_PROBLEM TO WORK ON_
Beginning with the line that holds "Set up email" in the data below, give again every line through the one that holds "mission Graph", exactly as written.

_RECORDS TO PROCESS_
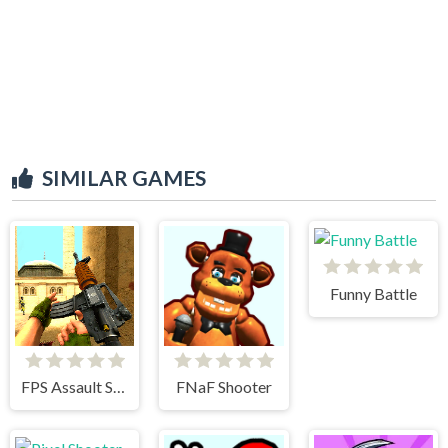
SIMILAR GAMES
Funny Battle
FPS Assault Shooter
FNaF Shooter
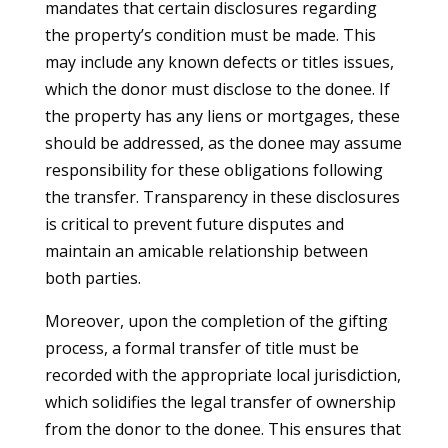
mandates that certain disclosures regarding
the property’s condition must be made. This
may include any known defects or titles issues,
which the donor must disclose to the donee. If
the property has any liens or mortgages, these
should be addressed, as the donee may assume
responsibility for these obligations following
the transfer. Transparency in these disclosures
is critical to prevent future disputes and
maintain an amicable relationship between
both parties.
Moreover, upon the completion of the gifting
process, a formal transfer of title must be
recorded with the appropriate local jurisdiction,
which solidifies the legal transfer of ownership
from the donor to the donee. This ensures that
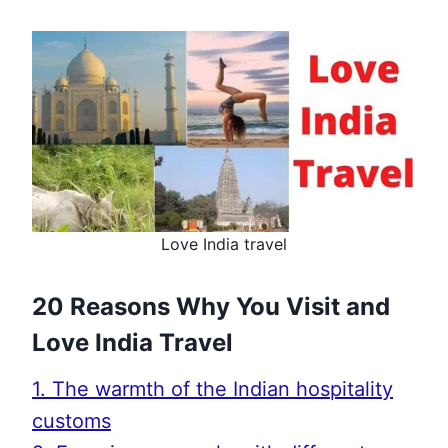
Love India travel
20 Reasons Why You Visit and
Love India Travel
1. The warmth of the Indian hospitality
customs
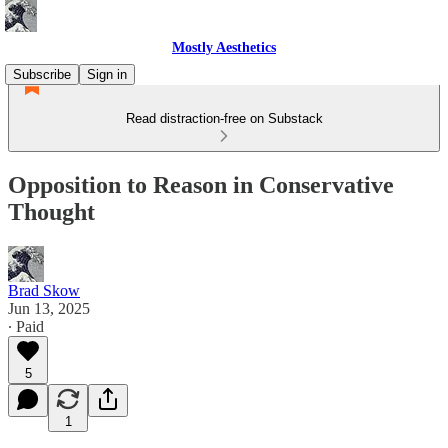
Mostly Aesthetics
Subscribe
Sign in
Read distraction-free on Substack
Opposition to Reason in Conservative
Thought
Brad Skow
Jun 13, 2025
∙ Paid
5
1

---

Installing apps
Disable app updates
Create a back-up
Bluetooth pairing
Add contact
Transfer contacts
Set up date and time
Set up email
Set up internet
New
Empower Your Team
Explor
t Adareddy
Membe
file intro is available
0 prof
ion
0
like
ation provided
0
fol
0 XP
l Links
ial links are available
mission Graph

_SOLVED EXERCISE_
Set up email
Set up internet
New
Empower Your Team
Explor
t Adareddy
Membe
file intro is available
0 prof
ion
0
like
ation provided
0
fol
0 XP
l Links
ial links are available
mission Graph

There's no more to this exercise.